Elisabeth Grant (1797-1885) was born in Edinburgh’s fashionable New Town. Most of her childhood was spent in London and the family estate, Rothiemurchus, on Speyside. She was educated by governesses and in the social graces by various tutors, finally entering Edinburgh society at the end of the Napoleonic Wars.
The trauma of a broken engagement was followed by disastrous failure of her father’s career. This involved a huge burden of debt, which in 1820, forced the Grants to retreat to their Highland home. As her contribution to improving the family fortunes Elisabeth and both her sisters wrote articles for popular magazines of the day.
In 1827 the family left Scotland for India when her father was appointed to a Judgeship in Bombay. It was here that she met and married Colonel Henry Smith, seventeen years her senior. They left for Ireland the following year to live at Baltiboys, her husband’s newly inherited estate situated near Dublin.

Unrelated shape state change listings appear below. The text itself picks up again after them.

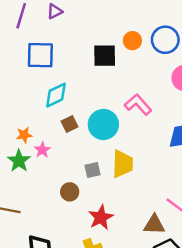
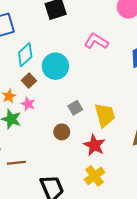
brown square: (70, 124) -> (29, 81), moved
cyan circle: (103, 124) -> (55, 66), moved
yellow trapezoid: (123, 164) -> (105, 115), moved

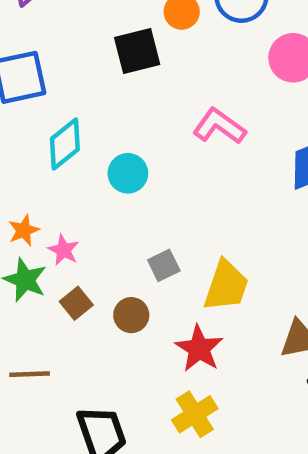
cyan circle: (55, 66) -> (128, 173), size x0.7
brown square: (29, 81) -> (76, 303), moved
yellow trapezoid: (105, 115) -> (226, 286), turned 30

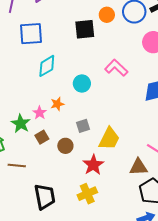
cyan circle: (128, 173) -> (82, 84), moved
orange star: (24, 230) -> (57, 104), moved

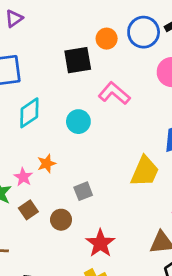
pink L-shape: (116, 68) -> (114, 93), moved
cyan circle: (82, 84) -> (78, 122), moved
yellow trapezoid: (109, 139) -> (145, 171), moved

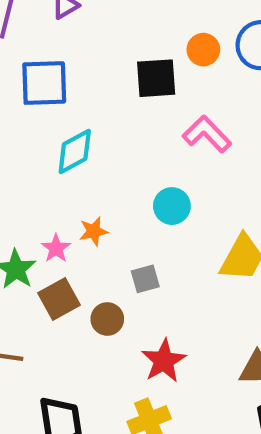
cyan circle: (78, 122) -> (172, 206), moved
brown square: (28, 210) -> (59, 299), size x1.4

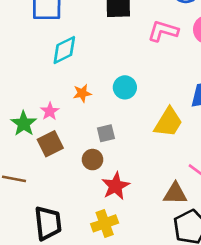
pink L-shape: (207, 134) -> (163, 31), moved, turned -32
orange star: (94, 231) -> (82, 93), moved
brown circle: (107, 319) -> (93, 160), moved

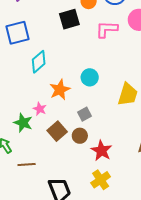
orange star: (82, 93) -> (60, 90), size x1.5
brown square: (50, 144) -> (57, 131), moved

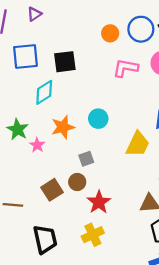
black square: (69, 19) -> (65, 62), moved
green star: (23, 123) -> (18, 130), moved
brown square: (57, 131) -> (52, 190), moved

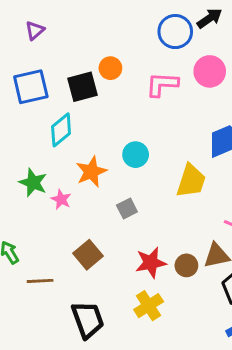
orange circle: (110, 33) -> (110, 68), moved
brown circle: (77, 182) -> (186, 265), moved
red star: (99, 202) -> (151, 263), turned 30

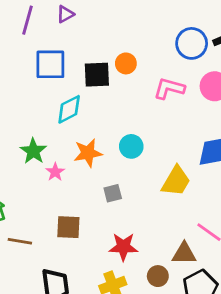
brown square: (88, 255) -> (68, 227), turned 30
brown circle: (186, 265) -> (158, 276), moved

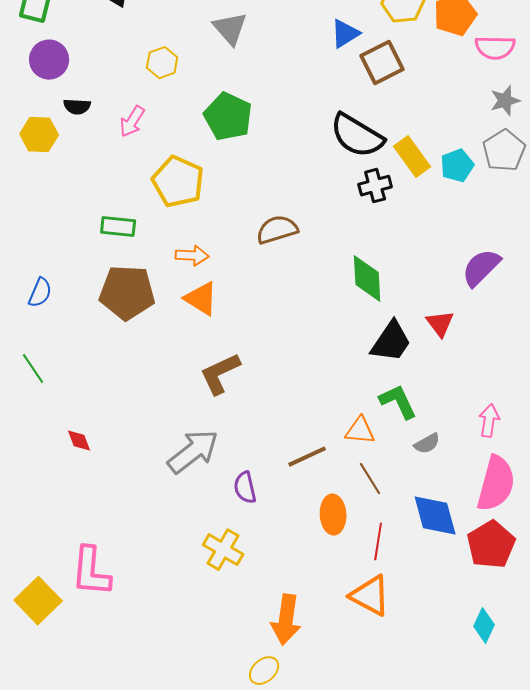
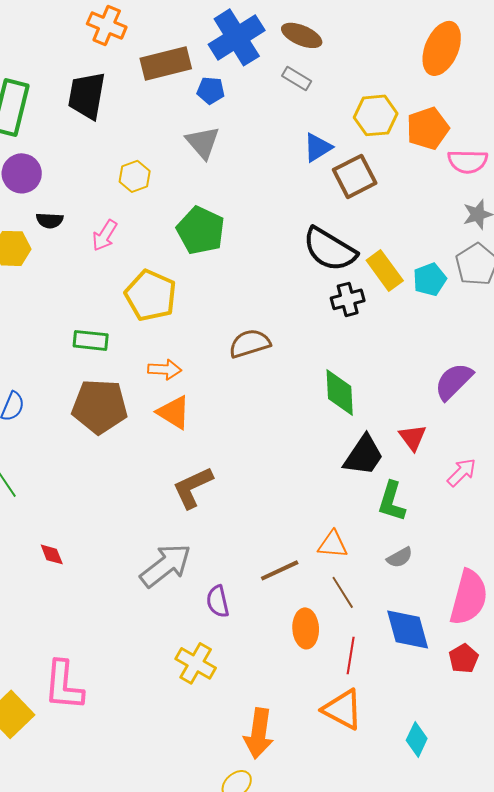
green L-shape: (398, 402) -> (392, 501), moved, turned -138
pink arrow: (489, 421) -> (462, 472), moved, turned 36
red pentagon: (491, 545) -> (464, 658), size x0.6
cyan diamond: (484, 626) -> (417, 739), moved

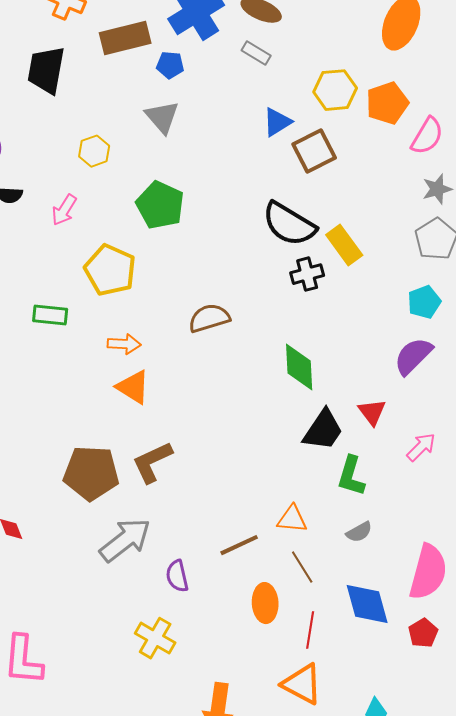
pink semicircle: (468, 161) -> (427, 136), turned -60
cyan pentagon: (430, 279) -> (424, 302), moved
brown pentagon: (100, 406) -> (91, 473), moved

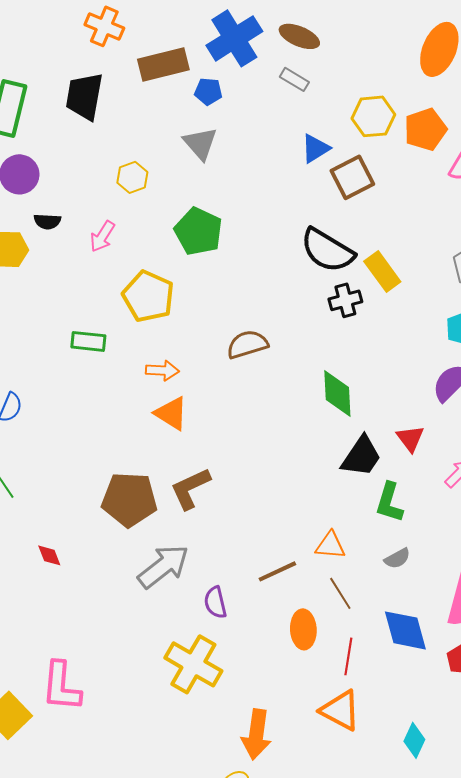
yellow cross: (155, 638) -> (193, 664), size x1.4

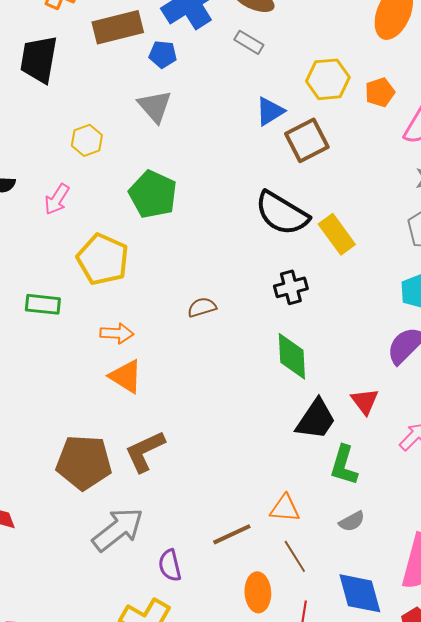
orange pentagon: (425, 129) -> (380, 92), size x0.7
black cross: (345, 300) -> (291, 287), moved
brown semicircle: (247, 344) -> (202, 307), size x0.7

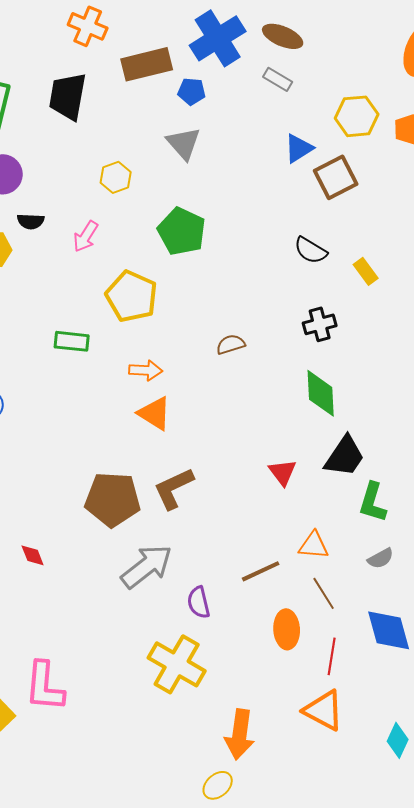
black semicircle: (282, 213) -> (311, 250), size x0.6
yellow rectangle: (337, 234) -> (366, 271), size x0.7
red triangle: (365, 401) -> (283, 472), moved

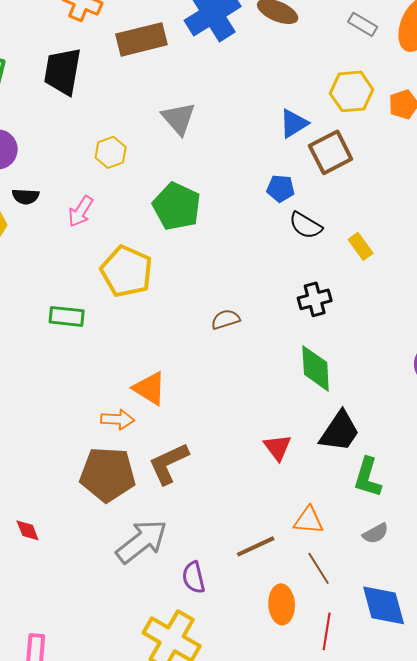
gray rectangle: (278, 79) -> (363, 24), moved
blue pentagon: (192, 91) -> (281, 188), moved
orange arrow: (146, 370) -> (118, 419), moved

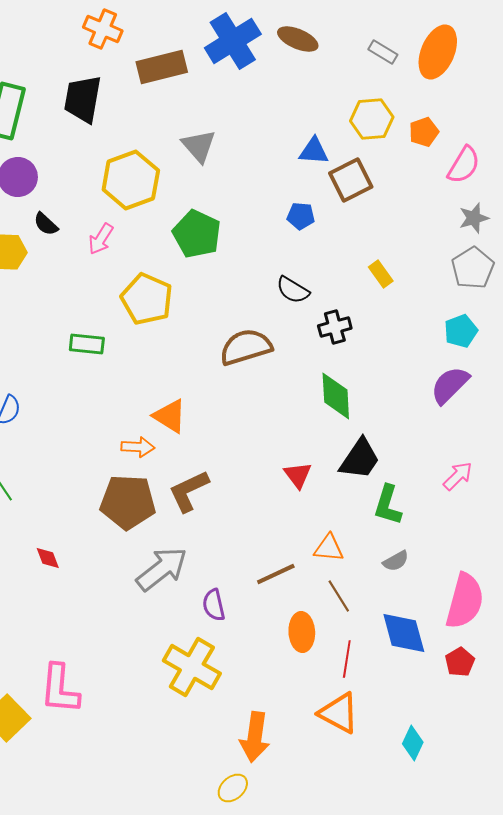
blue triangle: (294, 123) -> (314, 151), turned 36
yellow hexagon: (111, 152) -> (131, 180), size x1.8
black semicircle: (26, 196) -> (46, 224), turned 40
black semicircle: (306, 225) -> (293, 290), moved
brown semicircle: (226, 319) -> (246, 347), size x1.8

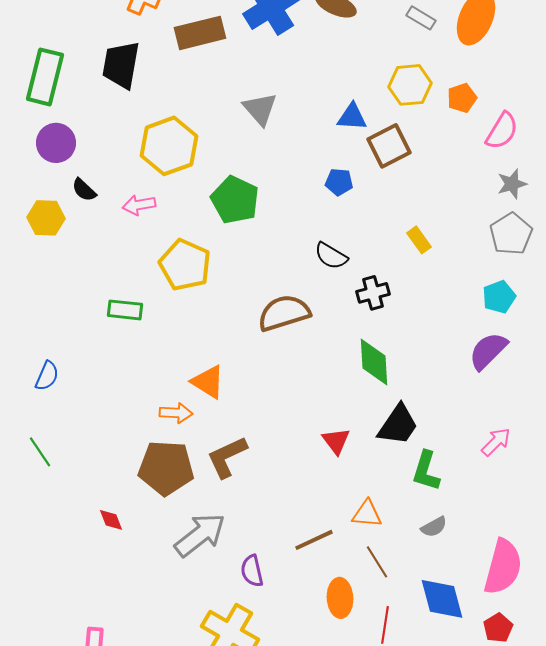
gray triangle: (199, 146) -> (260, 109), moved
pink arrow: (101, 239) -> (139, 205), turned 48
red diamond: (48, 558) -> (111, 520), moved

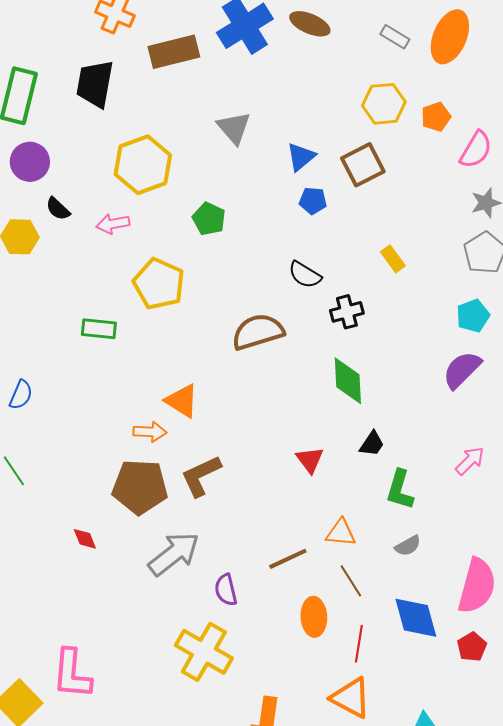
blue triangle: (352, 117) -> (301, 157), moved, turned -44
green pentagon: (235, 200) -> (209, 219), size x0.7
black trapezoid: (398, 425) -> (372, 444), size x0.6

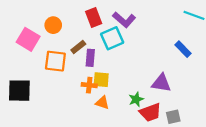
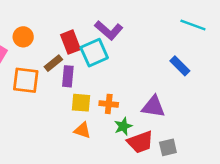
red rectangle: (94, 17) -> (71, 42), moved
orange cross: (89, 85) -> (109, 104), moved

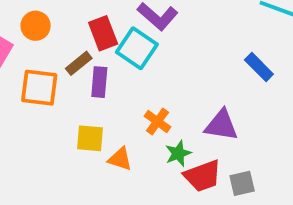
cyan square: (94, 53) -> (137, 48), turned -32
yellow square: (81, 103) -> (90, 138), moved
orange cross: (109, 104) -> (158, 121), turned 30

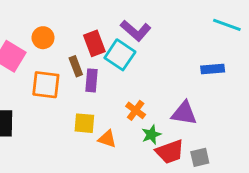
brown rectangle: (79, 63) -> (76, 66), turned -72
blue rectangle: (259, 67) -> (213, 69), turned -50

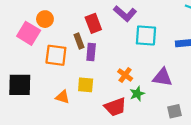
orange circle: (43, 38) -> (45, 19), moved
cyan square: (120, 55) -> (146, 35), moved, turned -30
orange triangle: (107, 139) -> (63, 97), moved
red trapezoid: (170, 152) -> (115, 107), moved

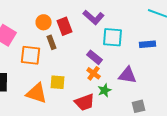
orange circle: (45, 19) -> (44, 22), moved
purple rectangle: (91, 52) -> (95, 57), moved, turned -56
orange triangle: (63, 97) -> (37, 93), size x1.6

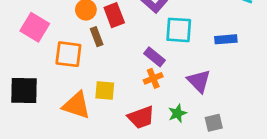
orange cross: (94, 73) -> (153, 78), turned 32
purple triangle: (128, 75) -> (199, 81), turned 36
green star: (105, 90) -> (177, 113), moved

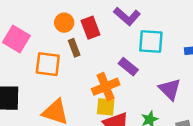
orange cross: (153, 78) -> (106, 87), moved, size x1.5
yellow square: (105, 90) -> (106, 107), moved

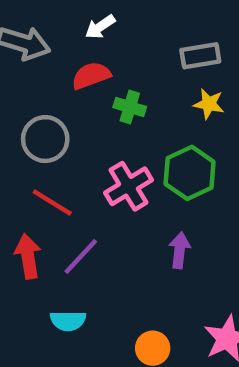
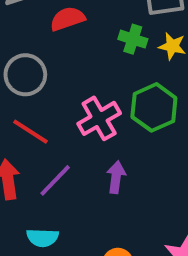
green cross: (130, 107) -> (133, 39), moved
purple arrow: (180, 250) -> (116, 177), moved

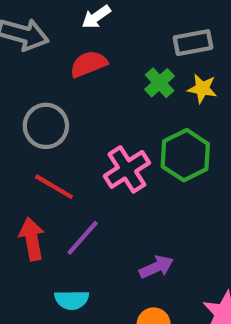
green cross: (133, 39) -> (160, 83), turned 32
purple arrow: (116, 177) -> (156, 267), moved, turned 60

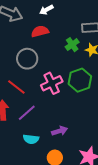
gray circle: (46, 126) -> (27, 59), moved
cyan semicircle: (72, 300) -> (31, 139), moved

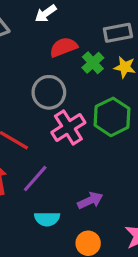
red semicircle: (40, 31) -> (63, 47), moved
gray circle: (27, 59) -> (49, 92), moved

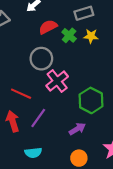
green hexagon: (112, 117) -> (91, 100), moved
cyan semicircle: (47, 219) -> (33, 153), moved

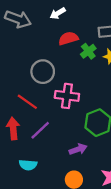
gray circle: (41, 59) -> (43, 72), moved
pink cross: (57, 81) -> (67, 96), turned 35

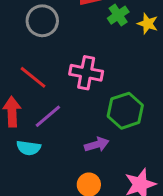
gray circle: (43, 72) -> (42, 21), moved
cyan semicircle: (28, 165) -> (29, 148), moved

She devoted herself to raising a family and took the leading role in managing and improving their impoverished estate. For over half a century Baltiboys was to be her home, her life and her occupation, her resolve never failing even after the death of her husband and of her only son. Between 1845 and 1854 she wrote her Memoirs for the family’s pleasure; they were later edited by her niece Lady Strachey and published in 1898, thirteen years after her death.